Writing · Benchmark methodology

How to run a benchmark that doesn't lie.

A benchmark is a measurement, and a measurement you can't trust is worse than no measurement at all, because it carries the authority of a number while pointing in the wrong direction. I learned the rules below the way you'd expect, which is by watching my own lab nearly publish a result that was confidently, precisely false, and the rules are not clever. They're the boring discipline that separates a number you can stand behind from a number that just happens to be the one that came out, and the first of them comes before any clock is started at all.

The rule that comes first

Verify the answer before you trust the clock.

I want to open with the case that taught me to put this rule above all the others, because it's the one that nearly got past me. I was running a cross-engine scale ladder, the same simple analytical queries executed by ClickHouse's embedded engine, chDB 4.1.8, and by DuckDB, over byte-identical Parquet, the whole exercise built to ask which engine was faster on security-shaped data. Almost as an afterthought I'd put an answer-equality check at the front of the harness, on the principle that there's no point reporting that one engine is 8% faster than another if the two aren't even computing the same thing. Before timing anything, the harness runs each query on each engine once and compares the results, and I expected that check to be a formality. At 100 million rows it failed: a selective count(*) with an equality filter came back from chDB tens of rows short of the count DuckDB computed over the same files, no exception, no warning, no log line flagging a skipped row group. The query compiled, the engine ran it fast, and it returned a number that was simply too small.

The part worth sitting with is the counterfactual. If I'd trusted the timings, and fast is exactly what a performance benchmark is built to reward, the run would have produced a clean, plausible, publishable table showing chDB holding its own against DuckDB at scale, and the missing rows would have ridden along inside a result that looked completely normal. The faster the wrong engine, the more convincing the bad number, which inverts the usual intuition that a quick answer is a trustworthy one. A timing-only benchmark would have laundered a silent wrong answer into a performance win and published it as one. The only reason it didn't is that the gate I almost didn't bother building compared the two answers before it compared the two clocks. The full case, what the bug was and how I isolated it to one engine's equality-pushdown path on the tail row groups of the file, is its own essay (the query engine returned the wrong answer); what matters for methodology is the order of operations. Correctness is the gate, and timing runs only after the answers agree. Everything else in this piece is downstream of getting that order right.

So rule zero is to verify the answer before you trust the clock, which on generated data is nearly free because you know the ground truth by construction, and on real data means computing a trusted reference answer once and pinning it. Run the same query on every engine and on the reference, fail loudly the moment any two disagree, before a single timing is recorded so a divergence stops the run rather than getting averaged into a result. One refinement the lab handed me later is that "disagree" needs a type-aware definition: the same column of floating-point values summed by five engines lands on three subtly different totals from ordinary IEEE-754 rounding, all of them correct, while the integer counts and sums agree to the last bit, so the gate compares integer-typed answers exactly and floating-point ones within a tolerance rather than crying wolf over benign rounding. The rest of these rules make the speed number honest once you've established that the answers it describes are real.

Rule one

Report the noise, and scale until the signal clears it.

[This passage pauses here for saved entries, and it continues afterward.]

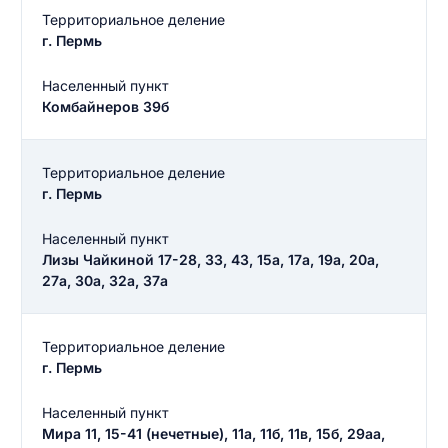
Территориальное деление
Введите свое имя
г. Пермь
Введите свое имя
Населенный пункт
Введите свой e-mail
Комбайнеров 39б
Введите свой номер телефона
Текст отзыва
Территориальное деление
г. Пермь
Ответ на отзыв
Название населенного пункта
Населенный пункт
Лизы Чайкиной 17-28, 33, 43, 15а, 17а, 19а, 20а,
НАЙТИ МЕНЯ
27а, 30а, 32а, 37а
0/500
0/500
Как вы оцените судебный участок?
Территориальное деление
ЗАКРЫТЬ
СОХРАНИТЬ
разрешить публикацию отзыва
г. Пермь
Населенный пункт
Мира 11, 15-41 (нечетные), 11а, 11б, 11в, 15б, 29аа,
разрешить публикацию отзыва
ОСТАВИТЬ ОТЗЫВ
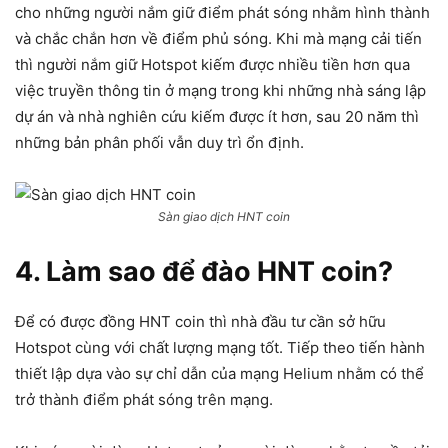
cho những người nắm giữ điểm phát sóng nhằm hình thành
và chắc chắn hơn về điểm phủ sóng. Khi mà mạng cải tiến
thì người nắm giữ Hotspot kiếm được nhiều tiền hơn qua
việc truyền thông tin ở mạng trong khi những nhà sáng lập
dự án và nhà nghiên cứu kiếm được ít hơn, sau 20 năm thì
những bản phân phối vẫn duy trì ổn định.
Sàn giao dịch HNT coin
4. Làm sao để đào HNT coin?
Để có được đồng HNT coin thì nhà đầu tư cần sở hữu
Hotspot cùng với chất lượng mạng tốt. Tiếp theo tiến hành
thiết lập dựa vào sự chỉ dẫn của mạng Helium nhằm có thể
trở thành điểm phát sóng trên mạng.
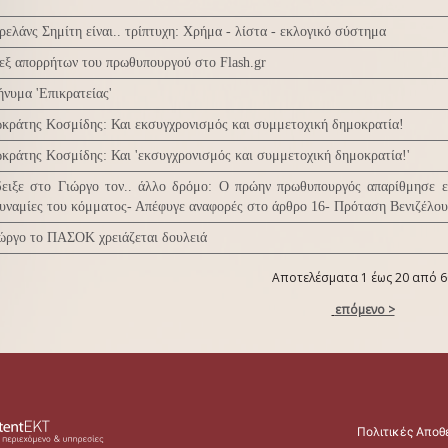
ρελάνς Σημίτη είναι.. τρίπτυχη: Χρήμα - λίστα - εκλογικό σύστημα
εξ απορρήτων του πρωθυπουργού στο Flash.gr
νυμα 'Επικρατείας'
κράτης Κοσμίδης: Και εκσυγχρονισμός και συμμετοχική δημοκρατία!
κράτης Κοσμίδης: Και 'εκσυγχρονισμός και συμμετοχική δημοκρατία!'
ειξε στο Γιώργο τον.. άλλο δρόμο: Ο πρώην πρωθυπουργός απαρίθμησε 
υναμίες του κόμματος- Απέφυγε αναφορές στο άρθρο 16- Πρόταση Βενιζέλου 
ώργο το ΠΑΣΟΚ χρειάζεται δουλειά
Αποτελέσματα 1 έως 20 από 6
επόμενο >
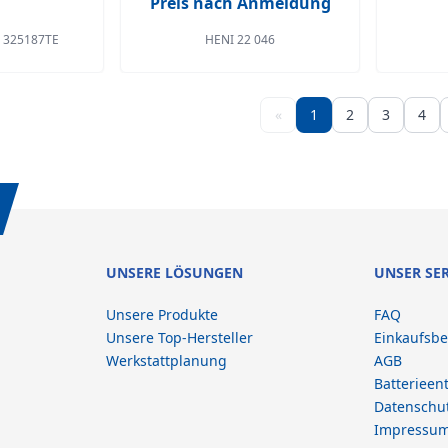
Preis nach Anmeldung
Z 325187TE
HENI 22 046
«
1
2
3
4
UNSERE LÖSUNGEN
UNSER SE
Unsere Produkte
FAQ
Unsere Top-Hersteller
Einkaufsb
Werkstattplanung
AGB
Batterieen
Datenschu
Impressu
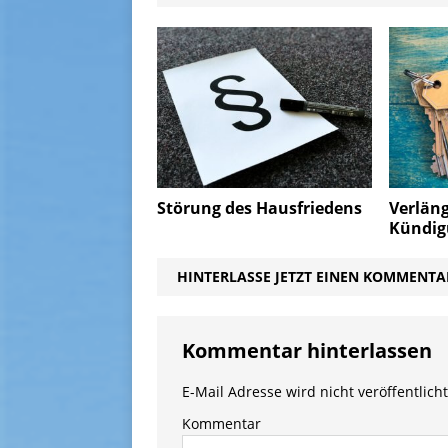
Störung des Hausfriedens
Verlän
Kündig
HINTERLASSE JETZT EINEN KOMMENTA
Kommentar hinterlassen
E-Mail Adresse wird nicht veröffentlicht
Kommentar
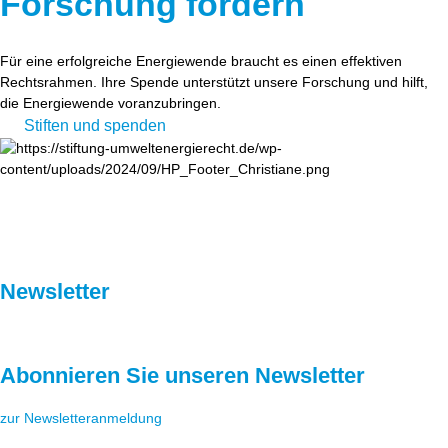
Forschung fördern
Für eine erfolgreiche Energiewende braucht es einen effektiven
Rechtsrahmen. Ihre Spende unterstützt unsere Forschung und hilft,
die Energiewende voranzubringen.
Stiften und spenden
Newsletter
Abonnieren Sie unseren Newsletter
zur Newsletteranmeldung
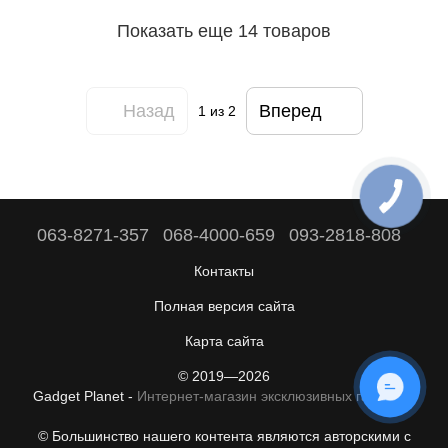
Показать еще 14 товаров
Назад
Вперед
1
из 2
063-8271-357
068-4000-659
093-2818-808
Контакты
Полная версия сайта
Карта сайта
© 2019—2026
ОНЛАЙН ЧАТ
Gadget Planet -
Интернет-магазин эксклюзивных гаджетов
© Большинство нашего контента являются авторскими с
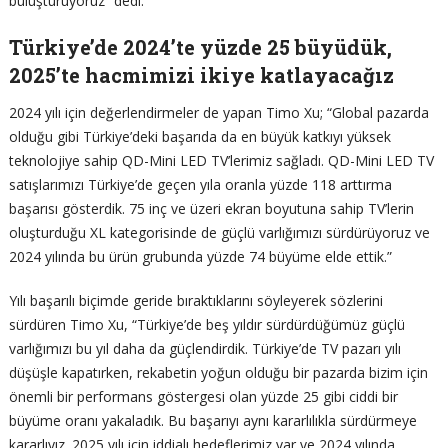
buluşturuyoruz” dedi.
Türkiye’de 2024’te yüzde 25 büyüdük,
2025’te hacmimizi ikiye katlayacağız
2024 yılı için değerlendirmeler de yapan Timo Xu; “Global pazarda
olduğu gibi Türkiye’deki başarıda da en büyük katkıyı yüksek
teknolojiye sahip QD-Mini LED TV’lerimiz sağladı. QD-Mini LED TV
satışlarımızı Türkiye’de geçen yıla oranla yüzde 118 arttırma
başarısı gösterdik. 75 inç ve üzeri ekran boyutuna sahip TV’lerin
oluşturduğu XL kategorisinde de güçlü varlığımızı sürdürüyoruz ve
2024 yılında bu ürün grubunda yüzde 74 büyüme elde ettik.”
Yılı başarılı biçimde geride bıraktıklarını söyleyerek sözlerini
sürdüren Timo Xu, “Türkiye’de beş yıldır sürdürdüğümüz güçlü
varlığımızı bu yıl daha da güçlendirdik. Türkiye’de TV pazarı yılı
düşüşle kapatırken, rekabetin yoğun olduğu bir pazarda bizim için
önemli bir performans göstergesi olan yüzde 25 gibi ciddi bir
büyüme oranı yakaladık. Bu başarıyı aynı kararlılıkla sürdürmeye
kararlıyız. 2025 yılı için iddialı hedeflerimiz var ve 2024 yılında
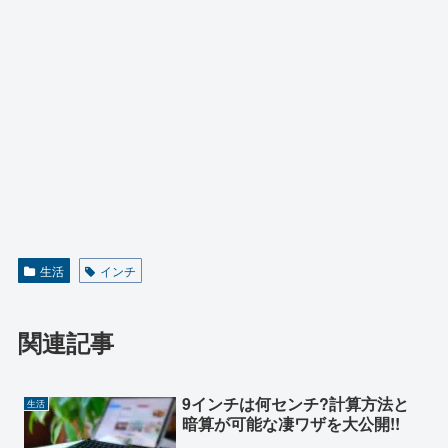
生活
インチ
関連記事
9インチは何センチ?計算方法と
生活
暗算が可能な凄ワザを大公開!!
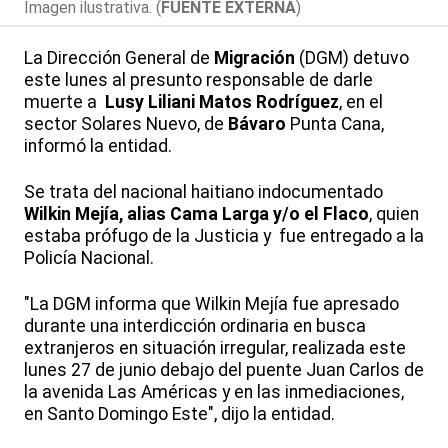
Imagen ilustrativa. (
FUENTE EXTERNA
)
La Dirección General de
Migración
(DGM) detuvo
este lunes al presunto responsable de darle
muerte a
Lusy Liliani Matos Rodríguez
, en el
sector Solares Nuevo, de
Bávaro
Punta Cana,
informó la entidad.
Se trata del nacional haitiano indocumentado
Wilkin Mejía, alias Cama Larga y/o el Flaco
, quien
estaba prófugo de la Justicia y fue entregado a la
Policía Nacional.
"La DGM informa que Wilkin Mejía fue apresado
durante una interdicción ordinaria en busca
extranjeros en situación irregular, realizada este
lunes 27 de junio debajo del puente Juan Carlos de
la avenida Las Américas y en las inmediaciones,
en Santo Domingo Este", dijo la entidad.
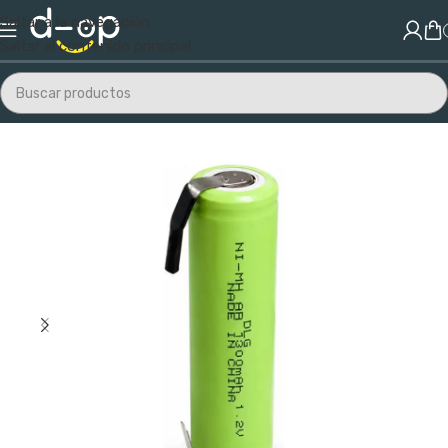
Saltar a la navegación
Saltar al contenido principal
Inicio
/
Electrónica
/
Pilas y Baterías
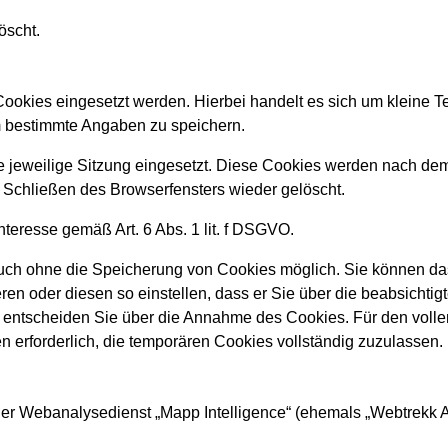
öscht.
ookies eingesetzt werden. Hierbei handelt es sich um kleine T
 bestimmte Angaben zu speichern.
e jeweilige Sitzung eingesetzt. Diese Cookies werden nach de
 Schließen des Browserfensters wieder gelöscht.
nteresse gemäß Art. 6 Abs. 1 lit. f DSGVO.
t auch ohne die Speicherung von Cookies möglich. Sie können d
ren oder diesen so einstellen, dass er Sie über die beabsichti
Fall entscheiden Sie über die Annahme des Cookies. Für den voll
n erforderlich, die temporären Cookies vollständig zuzulassen.
der Webanalysedienst „Mapp Intelligence“ (ehemals „Webtrekk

Every comparative result should carry its coefficient of variation, the run-to-run standard deviation as a percentage of the mean, because a difference between two engines means nothing until you know how much the same engine varies against itself. This is the rule that decides whether a benchmark is measuring an engine or measuring the weather, and the lab finding that earned it is uncomfortable. At 1 million rows the chDB queries finished in 5 to 50 milliseconds, and at that scale the coefficient of variation ran as high as 55%, which means the spread between a fast run and a slow run of the identical query on the identical engine was wider than most of the differences I'd have been tempted to report between engines. Any "engine A beat engine B" call in that regime is a coin flip wearing the costume of a result.

The variation settled as the work grew. By 10 million rows the coefficient of variation came down to around 5%, and by 100 million rows to around 4%, which is the actual reason you run large. It isn't that big numbers are more impressive; it's that scale is how you get the per-query work to dominate the fixed-cost jitter, the process startup and the cache effects and the scheduler noise that swamp a sub-millisecond query, until the signal you care about finally clears the noise you can't avoid. A surprising amount of published benchmarking gets run at a scale where the headline difference sits inside the error bars, and the author either doesn't compute the variation or doesn't report it, so the reader can't tell whether the 8% gap is a real property of the engine or this morning's luck. The discipline is to scale up until the coefficient of variation is small relative to the effect you're claiming, and if it won't come down, to say so and stop claiming the effect.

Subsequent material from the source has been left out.